Removing Narrow 'No-Break Space' Unicode Characters (U+00A0) in python nlp

Question

Non-breaking spaces are printed as whitespace, but handled internally as \xa0. How do I remove all these characters at once?

So far I've replaced it directly:

text = text.replace('\u202f','')  
text = text.replace('\u200d','') 
text = text.replace('\xa0','')

But each time I scrape the text sentences from external source, These characters are different.
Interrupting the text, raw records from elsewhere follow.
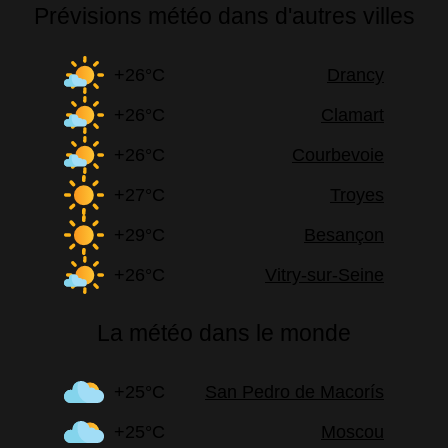
Prévisions météo dans d'autres villes
+26°C
Drancy
+26°C
Clamart
+26°C
Courbevoie
+27°C
Troyes
+29°C
Besançon
+26°C
Vitry-sur-Seine
La météo dans le monde
+25°C
San Pedro de Macorís
+25°C
Moscou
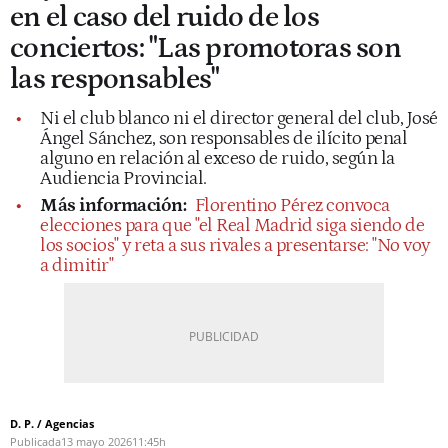
en el caso del ruido de los
conciertos: "Las promotoras son
las responsables"
Ni el club blanco ni el director general del club, José
Ángel Sánchez, son responsables de ilícito penal
alguno en relación al exceso de ruido, según la
Audiencia Provincial.
Más información:
Florentino Pérez convoca
elecciones para que "el Real Madrid siga siendo de
los socios" y reta a sus rivales a presentarse: "No voy
a dimitir"
D. P. / Agencias
Publicada
13 mayo 2026
11:45h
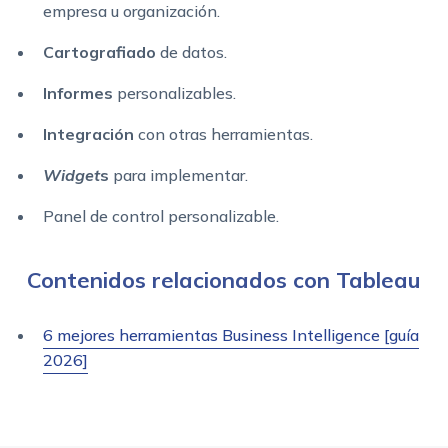
empresa u organización.
Cartografiado
de datos.
Informes
personalizables.
Integración
con otras herramientas.
Widget
s
para implementar.
Panel de control personalizable.
Contenidos relacionados con Tableau
6 mejores herramientas Business Intelligence [guía
2026]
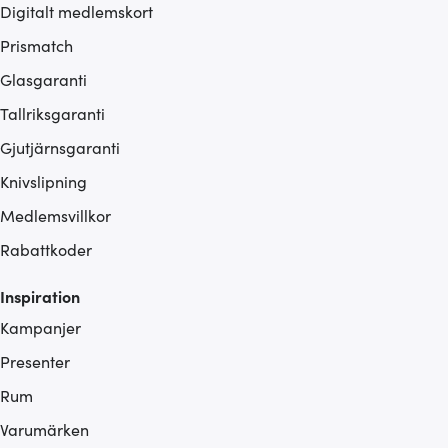
Digitalt medlemskort
Prismatch
Glasgaranti
Tallriksgaranti
Gjutjärnsgaranti
Knivslipning
Medlemsvillkor
Rabattkoder
Inspiration
Kampanjer
Presenter
Rum
Varumärken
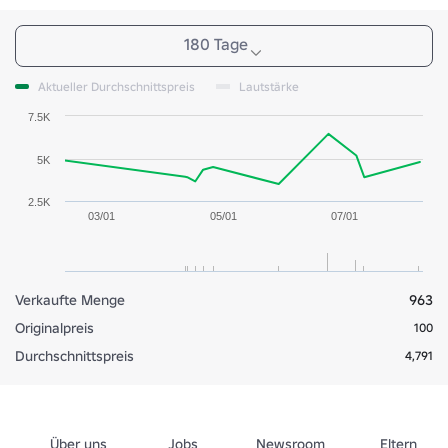
180 Tage
Aktueller Durchschnittspreis
Lautstärke
7.5K
5K
2.5K
03/01
05/01
07/01
Verkaufte Menge
963
Originalpreis
100
Durchschnittspreis
4,791
Über uns
Jobs
Newsroom
Eltern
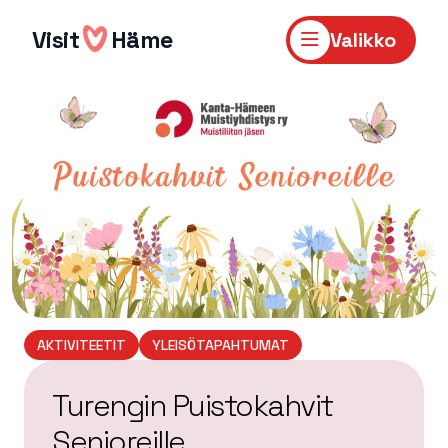
Hyppää
sisältöön
Visit
Häme
Valikko
AKTIVITEETIT
YLEISÖTAPAHTUMAT
Turengin Puistokahvit
Senioreille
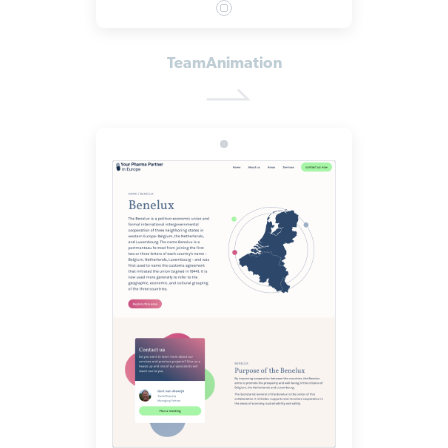
TeamAnimation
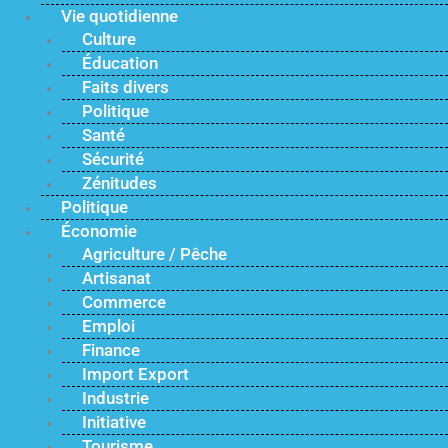
Vie quotidienne
Culture
Éducation
Faits divers
Politique
Santé
Sécurité
Zénitudes
Politique
Économie
Agriculture / Pêche
Artisanat
Commerce
Emploi
Finance
Import Export
Industrie
Initiative
Tourisme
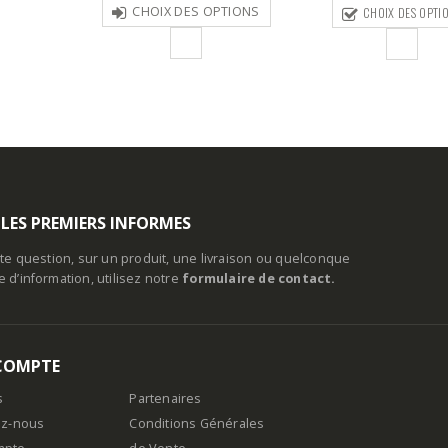
CHOIX DES OPT
OPTIONS
CHOIX DES OPTIONS
79,00€
à
89,00€
 LES PREMIERS INFORMES
te question, sur un produit, une livraison ou quelconque
d’information, utilisez notre
formulaire de contact.
COMPTE
s
Partenaires
ez-nous
Conditions Générales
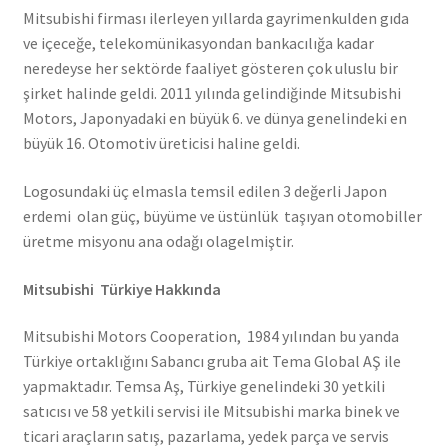
Mitsubishi firması ilerleyen yıllarda gayrimenkulden gıda
ve içeceğe, telekomünikasyondan bankacılığa kadar
neredeyse her sektörde faaliyet gösteren çok uluslu bir
şirket halinde geldi. 2011 yılında gelindiğinde Mitsubishi
Motors, Japonyadaki en büyük 6. ve dünya genelindeki en
büyük 16. Otomotiv üreticisi haline geldi.
Logosundaki üç elmasla temsil edilen 3 değerli Japon
erdemi olan güç, büyüme ve üstünlük taşıyan otomobiller
üretme misyonu ana odağı olagelmiştir.
Mitsubishi Türkiye Hakkında
Mitsubishi Motors Cooperation, 1984 yılından bu yanda
Türkiye ortaklığını Sabancı gruba ait Tema Global AŞ ile
yapmaktadır. Temsa Aş, Türkiye genelindeki 30 yetkili
satıcısı ve 58 yetkili servisi ile Mitsubishi marka binek ve
ticari araçların satış, pazarlama, yedek parça ve servis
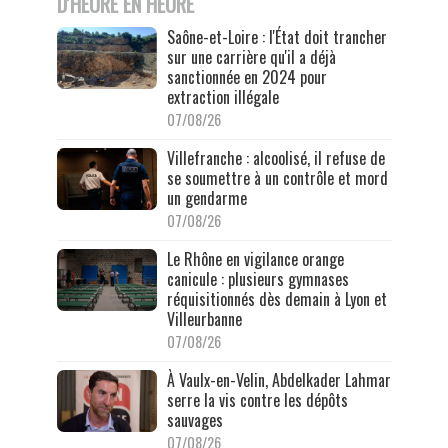
D'HEURE EN HEURE
Saône-et-Loire : l'État doit trancher
sur une carrière qu'il a déjà
sanctionnée en 2024 pour
extraction illégale
07/08/26
Villefranche : alcoolisé, il refuse de
se soumettre à un contrôle et mord
un gendarme
07/08/26
Le Rhône en vigilance orange
canicule : plusieurs gymnases
réquisitionnés dès demain à Lyon et
Villeurbanne
07/08/26
À Vaulx-en-Velin, Abdelkader Lahmar
serre la vis contre les dépôts
sauvages
07/08/26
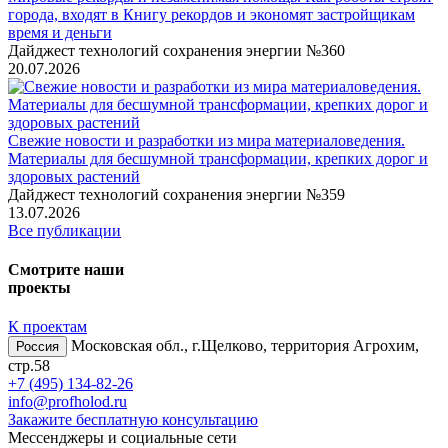
города, входят в Книгу рекордов и экономят застройщикам
время и деньги
Дайджест технологий сохранения энергии №360
20.07.2026
Свежие новости и разработки из мира материаловедения.
Материалы для бесшумной трансформации, крепких дорог и
здоровых растений
Дайджест технологий сохранения энергии №359
13.07.2026
Все публикации
Смотрите наши
проекты
К проектам
Московская обл., г.Щелково, территория Агрохим,
Россия
стр.58
+7 (495) 134-82-26
info@profholod.ru
Закажите бесплатную консультацию
Мессенджеры и социальные сети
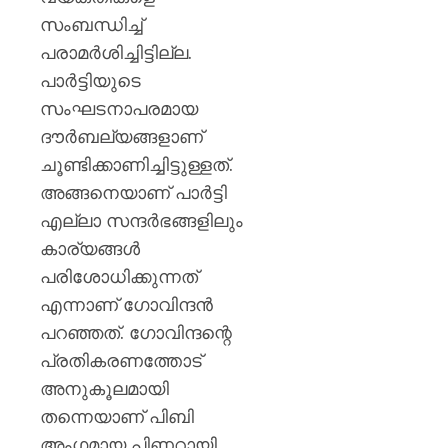
സംബന്ധിച്ച്
പരാമർശിച്ചിട്ടില്ല.
പാർട്ടിയുടെ
സംഘടനാപരമായ
ദൗർബല്യങ്ങളാണ്
ചൂണ്ടിക്കാണിച്ചിട്ടുള്ളത്.
അങ്ങനെയാണ് പാര്‍ട്ടി
എല്ലാ സന്ദര്‍ഭങ്ങളിലും
കാര്യങ്ങള്‍
പരിശോധിക്കുന്നത്
എന്നാണ് ഗോവിന്ദന്‍
പറഞ്ഞത്. ഗോവിന്ദന്റെ
പ്രതികരണത്തോട്
അനുകൂലമായി
തന്നെയാണ് പിബി
അംഗമായ പിണറായി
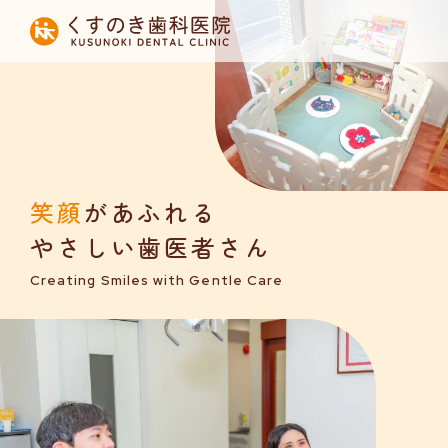
HOME
当院について
診療内容
笑顔
があふれる
設備紹介
やさしい歯医者さん
採用募集
Creating Smiles with Gentle Care
お知らせ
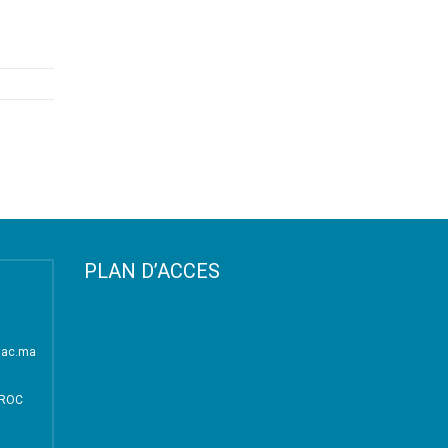
PLAN D’ACCES
i.ac.ma
AROC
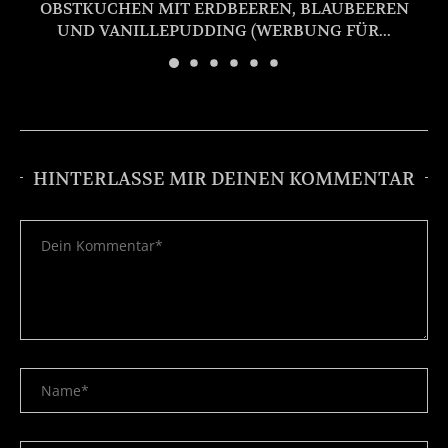
OBSTKUCHEN MIT ERDBEEREN, BLAUBEEREN
UND VANILLEPUDDING (WERBUNG FÜR...
HINTERLASSE MIR DEINEN KOMMENTAR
How do I remove it all at once?

Answer 1

You can use \h (horizontal whitespace) to match non-breaking spaces (\s will also match vertical whitespace; newlines and the like)

\h Equivalent to [\t\x{00A0}\x{1680}\x{180E}\x{2000}\x{2001}\x{2002}\x{2003}\x{2004}\x{2005}\x{2006}\x{2007}\x{2008}\x{2009}\x{200A}\x{202F}\x{205F}\x{3000}]

https://regex101.com/ is a great resource for regex. you can search for "whitespace" in the Quick Reference (bottom right) to see other related options that may be helpful to you. (Remember to check full search results)

Answer 2

You can use regular expression substitution instead.
If you want to replace all whitespace, you can just use:

import re

text = re.sub(r'\s', '', text)

This includes all unicode whitespace, as described in the answer to this question.
From that answer, you can see that (at the time of writing), the unicode constants recognized as whitespace (e.g. \s) in Python regular expressions are these:

0x0009
0x000A
0x000B
0x000C
0x000D
0x001C
0x001D
0x001E
0x001F
0x0020
0x0085
0x00A0
0x1680
0x2000
0x2001
0x2002
0x2003
0x2004
0x2005
0x2006
0x2007
0x2008
0x2009
0x200A
0x2028
0x2029
0x202F
0x205F
0x3000

This looks as if this will fit your needs.